Saved entries.
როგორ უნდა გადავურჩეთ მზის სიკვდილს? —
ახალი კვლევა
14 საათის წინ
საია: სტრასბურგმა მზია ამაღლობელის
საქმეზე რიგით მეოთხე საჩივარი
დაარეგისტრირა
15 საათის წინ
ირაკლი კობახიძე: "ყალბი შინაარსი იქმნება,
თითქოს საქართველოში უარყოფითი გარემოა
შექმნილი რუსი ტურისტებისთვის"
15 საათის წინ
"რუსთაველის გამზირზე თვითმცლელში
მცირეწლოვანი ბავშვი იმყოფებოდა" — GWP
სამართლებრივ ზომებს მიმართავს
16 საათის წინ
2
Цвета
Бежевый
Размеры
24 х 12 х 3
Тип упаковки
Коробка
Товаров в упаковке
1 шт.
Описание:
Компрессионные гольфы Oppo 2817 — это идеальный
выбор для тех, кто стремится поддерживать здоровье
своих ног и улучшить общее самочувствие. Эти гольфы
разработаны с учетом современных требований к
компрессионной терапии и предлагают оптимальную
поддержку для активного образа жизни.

---

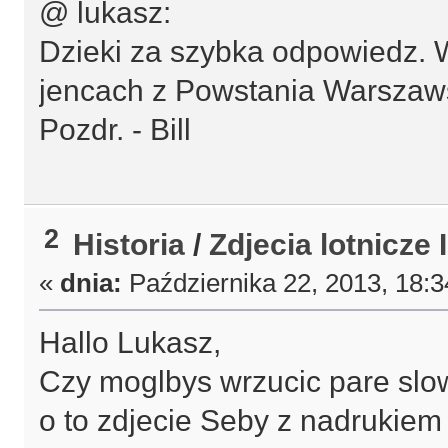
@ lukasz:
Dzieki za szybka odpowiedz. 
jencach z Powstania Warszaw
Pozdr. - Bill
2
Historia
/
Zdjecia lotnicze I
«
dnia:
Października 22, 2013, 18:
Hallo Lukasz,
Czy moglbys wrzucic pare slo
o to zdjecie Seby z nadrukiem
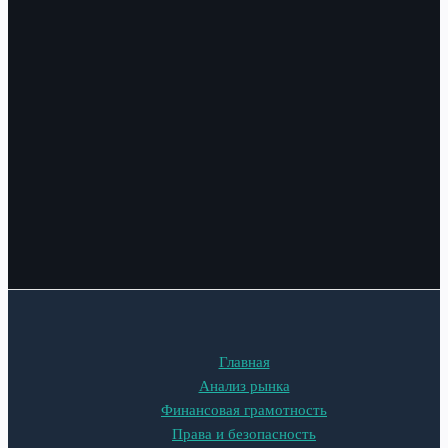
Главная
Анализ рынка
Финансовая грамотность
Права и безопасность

Try it. Using the data above, extract exactly the lines from the one that holds "выбор для тех, кто" to the one that holds "поддержку для активного образа жизни.", both ends included, and no others.

Written answer.
выбор для тех, кто стремится поддерживать здоровье
своих ног и улучшить общее самочувствие. Эти гольфы
разработаны с учетом современных требований к
компрессионной терапии и предлагают оптимальную
поддержку для активного образа жизни.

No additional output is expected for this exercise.